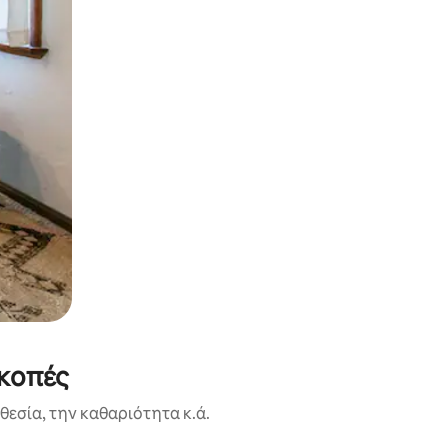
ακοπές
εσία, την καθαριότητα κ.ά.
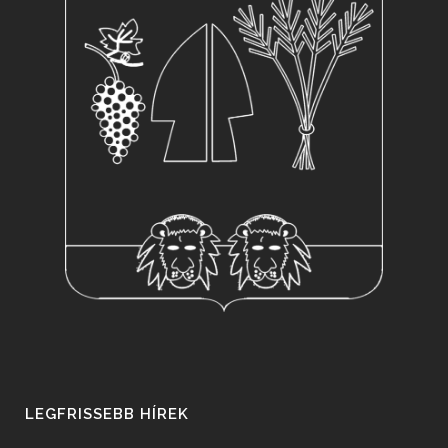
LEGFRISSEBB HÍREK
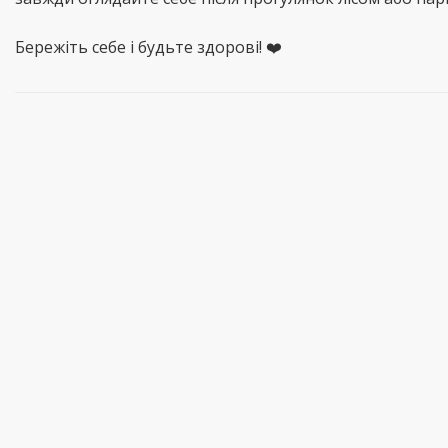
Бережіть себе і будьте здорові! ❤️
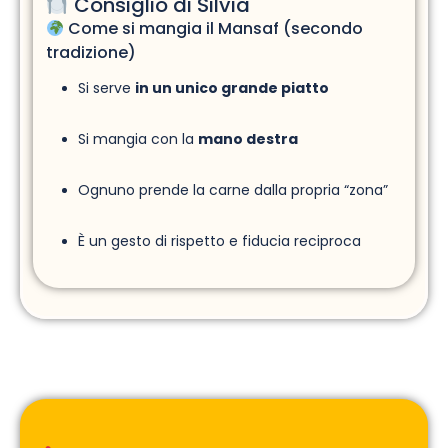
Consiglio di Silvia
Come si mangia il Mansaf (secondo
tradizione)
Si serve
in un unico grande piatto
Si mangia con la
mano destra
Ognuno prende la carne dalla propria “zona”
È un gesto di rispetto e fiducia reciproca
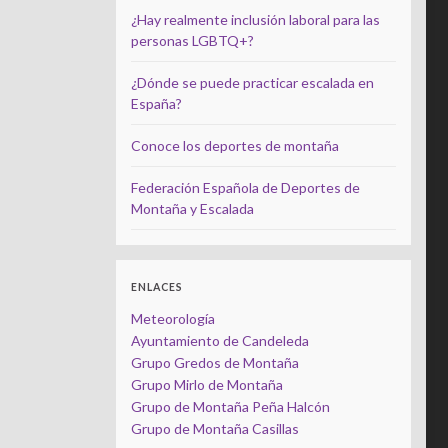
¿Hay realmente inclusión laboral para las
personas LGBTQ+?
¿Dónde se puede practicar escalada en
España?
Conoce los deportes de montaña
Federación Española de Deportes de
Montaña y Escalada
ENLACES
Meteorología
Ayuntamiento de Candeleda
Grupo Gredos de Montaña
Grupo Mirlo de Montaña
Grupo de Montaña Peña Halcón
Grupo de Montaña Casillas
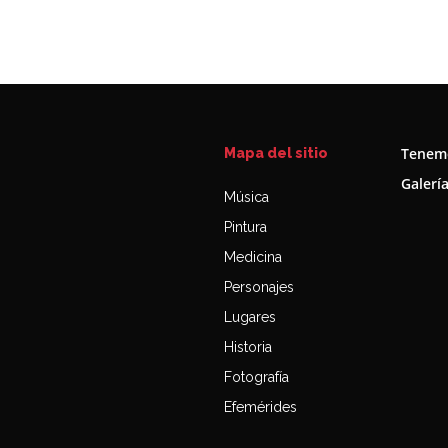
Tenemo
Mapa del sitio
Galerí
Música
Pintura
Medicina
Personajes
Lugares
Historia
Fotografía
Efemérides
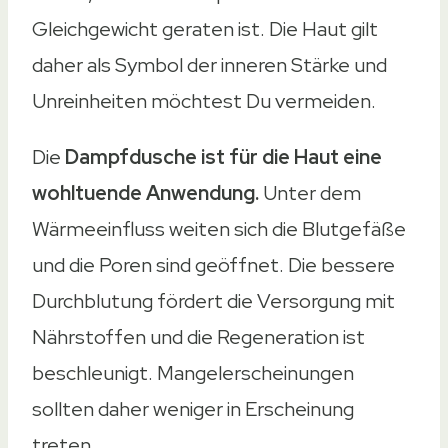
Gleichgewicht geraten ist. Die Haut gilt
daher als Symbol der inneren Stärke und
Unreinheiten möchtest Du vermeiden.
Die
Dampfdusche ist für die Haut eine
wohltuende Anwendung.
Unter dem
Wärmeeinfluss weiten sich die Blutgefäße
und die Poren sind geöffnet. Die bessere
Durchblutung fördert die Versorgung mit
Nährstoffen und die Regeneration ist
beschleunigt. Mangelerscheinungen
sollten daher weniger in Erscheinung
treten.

..............................

> [Description of the task] Print each line of the listing, starting at its first and ending with the line that holds "Nährstoffen und die Regeneration ist", but skip any pictures.

> [Response area]
ακοπές
εσία, την καθαριότητα κ.ά.
LEGFRISSEBB HÍREK
Бережіть себе і будьте здорові! ❤️
Consiglio di Silvia
Come si mangia il Mansaf (secondo
tradizione)
Si serve
in un unico grande piatto
Si mangia con la
mano destra
Ognuno prende la carne dalla propria “zona”
È un gesto di rispetto e fiducia reciproca
¿Hay realmente inclusión laboral para las
personas LGBTQ+?
¿Dónde se puede practicar escalada en
España?
Conoce los deportes de montaña
Federación Española de Deportes de
Montaña y Escalada
ENLACES
Meteorología
Ayuntamiento de Candeleda
Grupo Gredos de Montaña
Grupo Mirlo de Montaña
Grupo de Montaña Peña Halcón
Grupo de Montaña Casillas
Tenemo
Mapa del sitio
Galerí
Música
Pintura
Medicina
Personajes
Lugares
Historia
Fotografía
Efemérides
Gleichgewicht geraten ist. Die Haut gilt
daher als Symbol der inneren Stärke und
Unreinheiten möchtest Du vermeiden.
Die
Dampfdusche ist für die Haut eine
wohltuende Anwendung.
Unter dem
Wärmeeinfluss weiten sich die Blutgefäße
und die Poren sind geöffnet. Die bessere
Durchblutung fördert die Versorgung mit
Nährstoffen und die Regeneration ist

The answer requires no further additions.